Nonostante il ko, la serata ha messo in luce il talento di Enzo Peralta. Il play argentino classe 2006 ha firmato una prestazione da 17 punti, risultando il secondo miglior realizzatore dei suoi dietro ai 19 di capitan Christian Boudet.
«Abbiamo giocato con carattere e intensità», ha commentato Peralta a fine match. «Nel finale loro hanno trovato un canestro molto difficile. Fa parte del gioco, ma la nostra prestazione è stata solida. A livello personale ho avuto più responsabilità offensive, ma ciò che conta è che il gruppo resti unito verso l’obiettivo comune». Con 108 punti totali finora, il giovane argentino si conferma il quinto miglior marcatore stagionale degli Stings.
Nonostante il passo falso, Mantova mantiene il quarto posto con 24 punti (12 vittorie e 9 sconfitte), a sole due lunghezze dal terzo gradino del podio occupato da Gorizia.
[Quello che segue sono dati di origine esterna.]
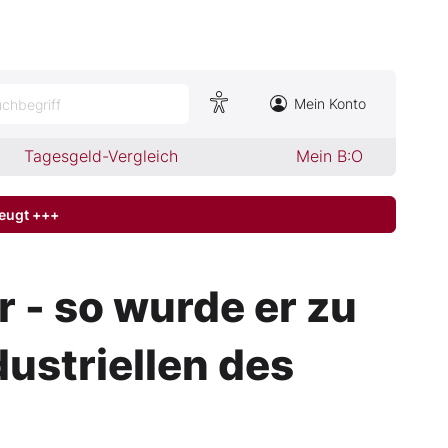
Mein Konto
chbegriff
Tagesgeld-Vergleich
Mein B:O
zeugt +++
 - so wurde er zu
ustriellen des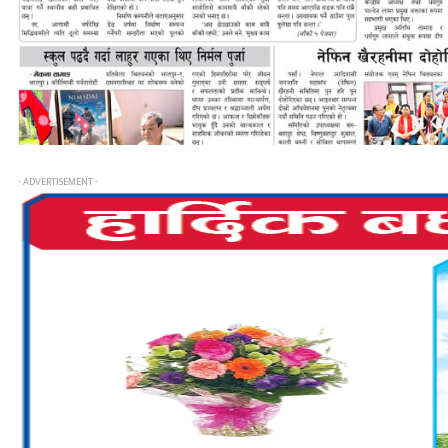
- ADVERTISEMENT -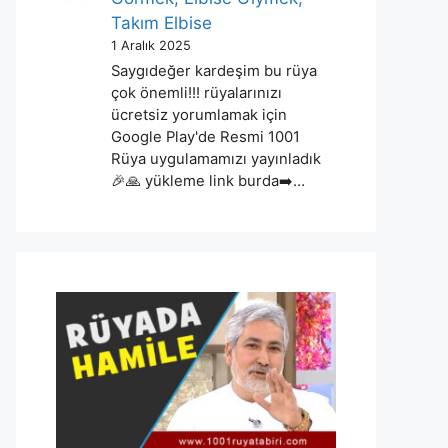
Takım Elbise
1 Aralık 2025
Saygıdeğer kardeşim bu rüya
çok önemli!!! rüyalarınızı
ücretsiz yorumlamak için
Google Play'de Resmi 1001
Rüya uygulamamızı yayınladık
🎉🙏 yükleme link burda➡️…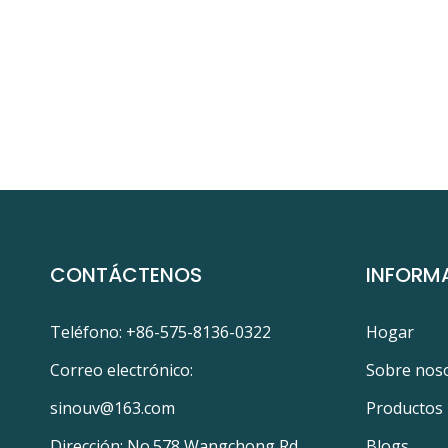
CONTÁCTENOS
INFORM
Teléfono: +86-575-8136-0322
Hogar
Correo electrónico:
Sobre nos
sinouv@163.com
Productos
Dirección: No.578 Wangchong Rd.,
Blogs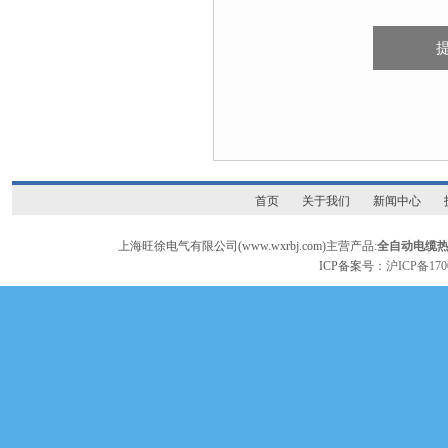
首页
关于我们
新闻中心
上海旺徐电气有限公司(www.wxrbj.com)主营产品:
全自动电缆
ICP备案号：
沪ICP备170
La Serie B Interregionale vede però una classifica cortissima: alle spalle degli Stings premono Romano (24), Monfalcone (22) e il duo Pordenone-Reggio Emilia (20). Con 7 partite ancora da disputare, ogni punto sarà decisivo per blindare un posto tra le prime otto.
Il campionato osserverà ora un turno di riposo, fondamentale per ricaricare le batterie in vista della volata finale. Il ritorno in campo è fissato per: sabato 15 marzo, ore 18 alla Tea Arena di Curtatone contro l’ Olimpia Castel San Pietro
Gli Stings cercheranno di difendere l’imbattibilità casalinga (8 vittorie su 10 match disputati alla Tea Arena) contro la formazione di coach Carretto, attualmente penultima ma pericolosa grazie al talento offensivo di Carpani. Sarà l’occasione per dimenticare Trieste e riprendere la marcia verso i playoff.